Interesting how they have kept their ops team the same but now run an entire datacentre.
Overworked teams? I just can’t see how this is possible.
Not defending cloud hosting/costs etc. You generally pay more for cloud to then not have to deal with hardware maintenance, datacentre management. I didn’t see this directly in their post. Other than keeping the same size Ops team
I’m running both physical hardware and cloud stuff for different customers. The problem with maintaining physical hardware is getting a team of people with relevant skills together, not the actual work - the effort is small enough that you can’t justify hiring a dedicated network guy, for example, and same applies for other specialities, so you need people capable of debugging and maintaining a wide variety of things.
Getting those always was difficult - and (partially thanks to the cloud stuff) it has become even more difficult by now.
The actual overhead - even when you’re racking the stuff yourself - is minimal. “Put the server in the rack and cable it up” is not hard - my last rack was filled by a high school student in a part of an afternoon, after explaining once how to cable and label everything. I didn’t need to correct anything - which is a better result than many highly paid people I’ve worked with…
So paying for remote hands in the DC, or - if you’re big enough - just order complete racks with racked and pre-cabled servers gets rid of the “put the hardware in”.
Next step is firmware patching and bootstrapping - that happens automatically via network boot.
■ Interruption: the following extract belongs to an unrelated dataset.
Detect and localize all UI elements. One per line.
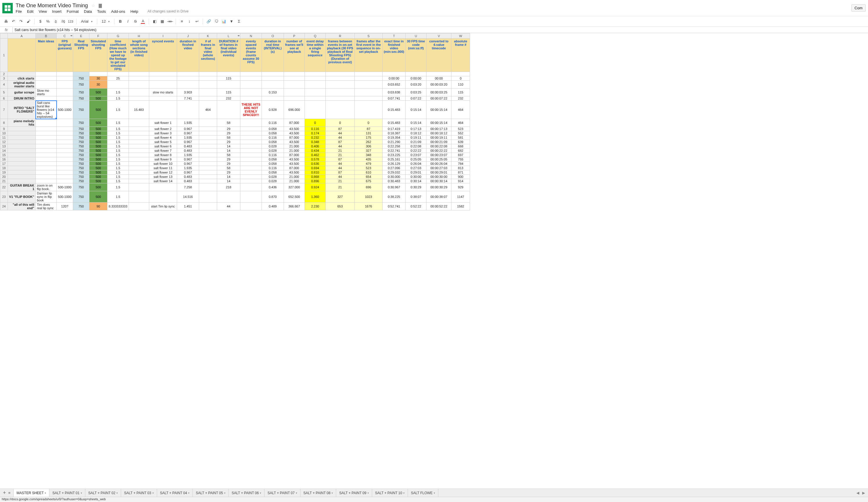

After that it’s provisioning the containers/VMs to run on there - which at this stage isn’t different from how you’d provision it in the cloud.
You do have some minor overhead for hardware monitoring - but you hopefully have some monitoring solution anyway, so adding hardware, and maybe have the DC guys walk past and inform you of any red LEDs isn’t much of an overhead. If hardware fails you can just fail over to a different system - the cost difference to cloud is so big that just having those spare systems is worth it.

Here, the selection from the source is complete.